Our divorce laws are quite complicated and generally require the guidance of an experienced attorney to navigate successfully. However, no matter how good your lawyer is, he or she will have great difficulty overcoming your or your spouse’s lack of common sense. Common sense should be the guiding light for divorcing couples. Without it the process is likely to be more cumbersome, more stressful, more time consuming, and more expensive.

For example, if a couple has reported combined gross income of $100,000 per year on joint income tax returns, it makes no sense to ask for $10,000 per month in alimony. Although that sounds pretty silly, you’d be surprised by how many people make such demands and stick with them no matter what their attorneys say.

Your spouse has a perspective. You will undoubtedly disagree with some…or most… or even all of it, but your spouse does have a perspective. It defies common sense to ignore it. Whether you negotiate a settlement or litigate at trial, your spouse’s perspective will come into play. It will stand between you and
your divorce, so common sense requires you to consider it and address it.

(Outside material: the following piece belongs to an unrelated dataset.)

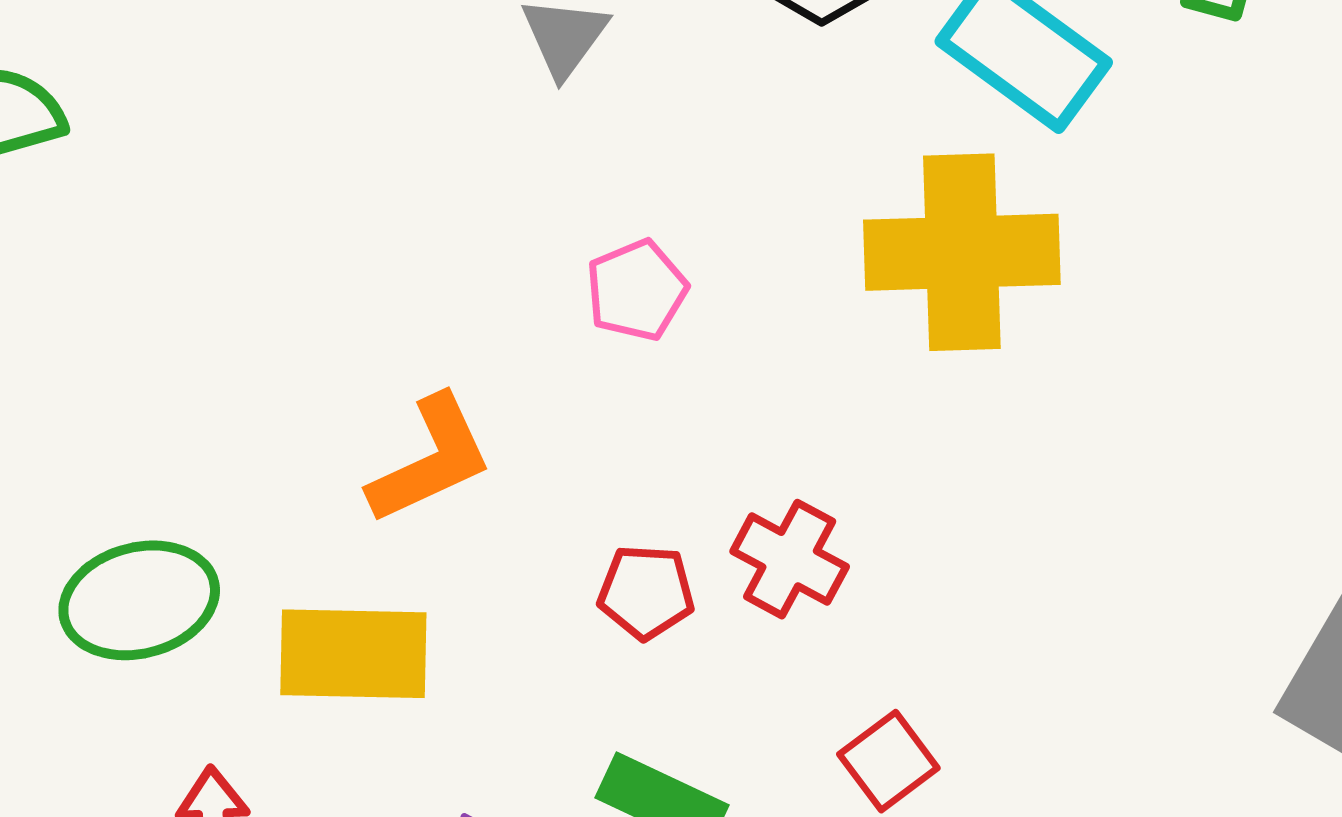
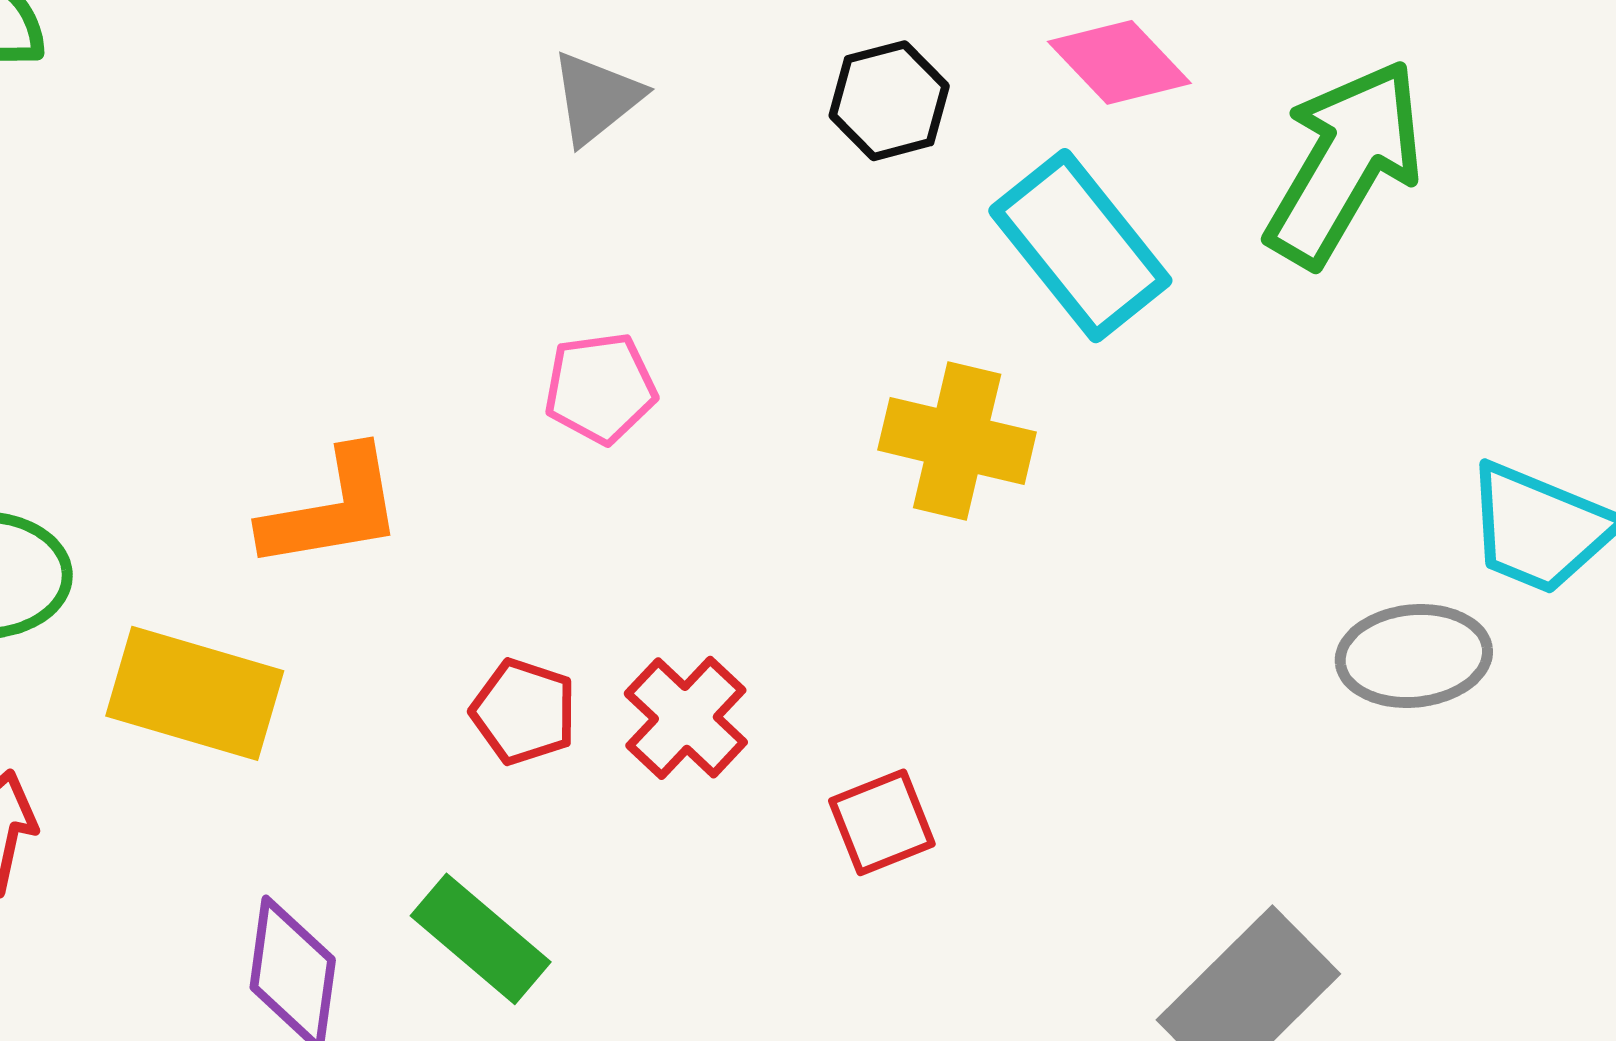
yellow cross: (962, 252) -> (957, 441), size x0.7
red square: (888, 761) -> (882, 822), moved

Agreements are preferable to trials in almost all cases. When you go to trial, both sides present their cases and then relinquish control over the outcome to a stranger in a black robe. By negotiating a settlement both parties retain a greater measure of control over the outcome. Of course, this requires compromise, so you probably won’t get everything you want. You have to give to get. After a lengthy trial (and I’ve tried many over the years) it is the rare case in which one spouse gets everything he/she wants. Why not make an attempt to bring about a satisfactory result through negotiation? Isn’t that just common sense?

Using common sense when it comes to children makes a great deal of sense, too. Children should be a divorcing couple’s priority. Their needs should be placed above the needs of both spouses. After all, they didn’t ask to be born and they certainly had no say in their parents’ marital strife. Yet many “adults” fail to recognize this and place their needs above those of the children. Some even weaponize the children by using them as pawns. Often this causes long term damage. It simply makes no sense.

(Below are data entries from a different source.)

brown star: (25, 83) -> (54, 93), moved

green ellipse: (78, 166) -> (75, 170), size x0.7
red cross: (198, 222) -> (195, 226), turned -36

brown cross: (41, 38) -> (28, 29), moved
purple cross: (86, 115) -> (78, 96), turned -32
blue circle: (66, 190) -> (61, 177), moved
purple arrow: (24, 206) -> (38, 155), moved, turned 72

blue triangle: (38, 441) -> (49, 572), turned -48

Many years ago, when I was a young lawyer, I represented a woman who was very angry with her husband. We spent the entire day at her husband’s lawyer’s office and by 5:30 we had settled all but one issue. They had two crockpots and she wanted them both! For nearly an hour the husband tried, without success, to convince her of the fairness in each of them getting one. Finally, with much prodding from his lawyer and after incurring more legal fees than a case of crockpots would cost, he used common sense and agreed that she would get both $20.00 items.

People sometimes say you either have common sense or you don’t. I don’t buy that. I think you can develop common sense, particularly when a great need for it arises. There is no context in which the need for common sense is greater than divorce. Use it. It will serve you and your children well.